„Wywłoka”, „urwiemy ci łeb”. Fala gróźb i hejtu po spotkaniach przedsiębiorców z Donaldem Tuskiem
W ostatnich tygodniach Donald Tusk jeździ po Polsce i spotyka się z przedsiębiorcami, którzy skarżą się na coraz większe ceny gazu, inflację i Polski Ład – nowy program gospodarczy PiS. Jak mówił sam Tusk, jedna z takich jego wizyt została odwołana, ponieważ przedsiębiorcy spotykali się z krytyką spowodowaną faktem, że chcą do swojej firmy przyjść Donalda Tuska.
Teraz „Gazeta Wyborcza” wskazuje, że taki właśnie los spotyka przedsiębiorców, którzy ostatecznie zgodzili się z Tuskiem spotkać. Jak czytamy, w sieci wytykane im są kwoty, które otrzymali w ramach tarcz antycovidowych, a oceny ich przedsiębiorstw celowo zaniżane z uwagi nie na świadczoną usługę, a obecność Tuska w ich zakładzie.
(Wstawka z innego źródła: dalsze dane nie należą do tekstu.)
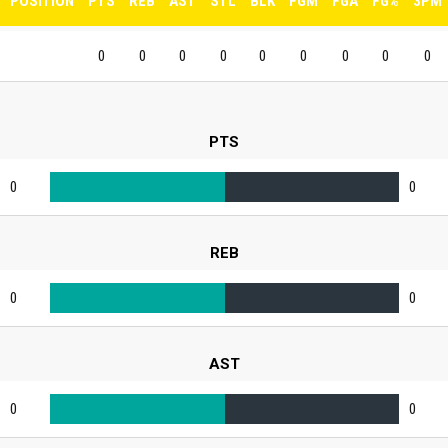
POSITION
PTS
REB
AST
STL
BLK
FGM
FGA
FG%
3PM
0
0
0
0
0
0
0
0
0
PTS
0
0
REB
0
0
AST
0
0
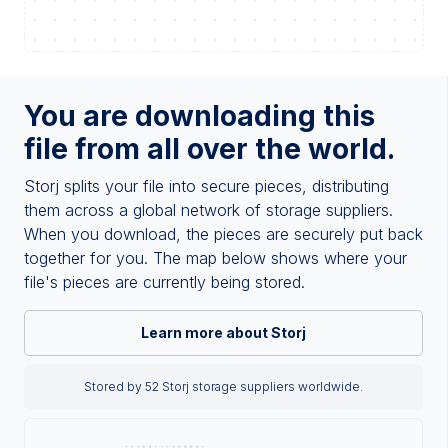
You are downloading this
file from all over the world.
Storj splits your file into secure pieces, distributing
them across a global network of storage suppliers.
When you download, the pieces are securely put back
together for you. The map below shows where your
file's pieces are currently being stored.
Learn more about Storj
Stored by 52 Storj storage suppliers worldwide.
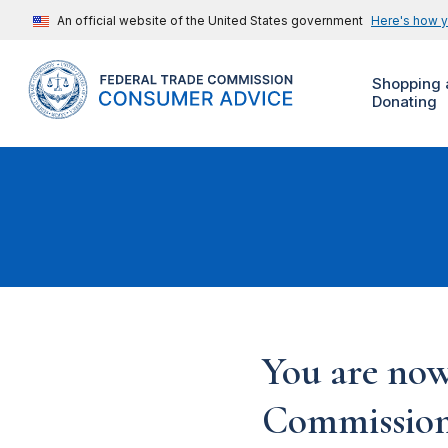
An official website of the United States government
Here's how 
Shopping 
Donating
You are now
Commission'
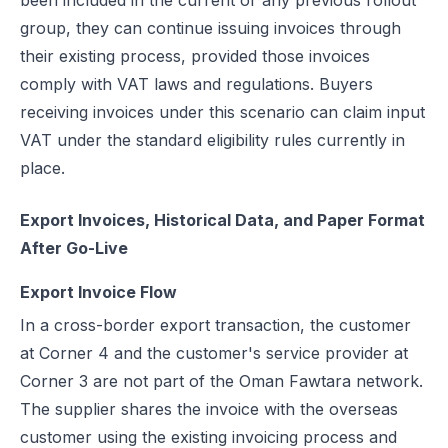
been included in the current or any previous rollout
group, they can continue issuing invoices through
their existing process, provided those invoices
comply with VAT laws and regulations. Buyers
receiving invoices under this scenario can claim input
VAT under the standard eligibility rules currently in
place.
Export Invoices, Historical Data, and Paper Format
After Go-Live
Export Invoice Flow
In a cross-border export transaction, the customer
at Corner 4 and the customer's service provider at
Corner 3 are not part of the Oman Fawtara network.
The supplier shares the invoice with the overseas
customer using the existing invoicing process and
„Wywłoka”, „zabijemy cię w ciemnym kącie„”,urwiemy ci łeb„
Najgorsze są jednak groźby. Fryzjerka z 20-letnim stażem opowiada gazecie, że w sieci zaczęto komentować jej wygląd i hejtować za krytykę sytuacji w kraju. Później zaczęły się nocne telefony i SMS-y z groźbami. – Nigdy się z czymś takim nie spotkałam. Wszystko prowadzę legalnie, jak każdy szarak, który ma mały biznes, płaci podatki. Jestem przerażona tą nienawiścią – mówi.
„Łżesz jak bura suka”, „kłamiesz”, „wywłoka”, „zabijemy cię w ciemnym kącie„”,urwiemy ci łeb„ – to kolejne komentarze po spotkaniu Donalda Tuska z lokalnym przedsiębiorcą, które przytacza „GW”.
Tusk komentuje hejt na przedsiębiorców
Głos w tej sprawie Donald Tusk zabrał podczas konferencji prasowej. – Sam fakt, że w Polsce trzeba mieć cywilną odwagę, żeby się ze mną spotkać świadczy źle o polityce PiS. Wyrażam pełną solidarność z tymi, którzy padli ofiarami ataków m in w mediach prorządowych. Możecie liczyć na moje pełne wsparcie – zapewnił szef PO.
– Chcę podkreślić, że spotkałem w trakcie kilku dni objazdu kapitalnych ludzi i trzymam za was kciuki. Mam nadzieję, że będziemy w stanie wam skutecznie pomóc, jeśli nadal będziecie ofiarami takich zagrywek ze strony władzy. Wiem co czujecie, dzisiaj uniewinniono tych, którzy wybili szyby w domu mojego syna – dodał były premier.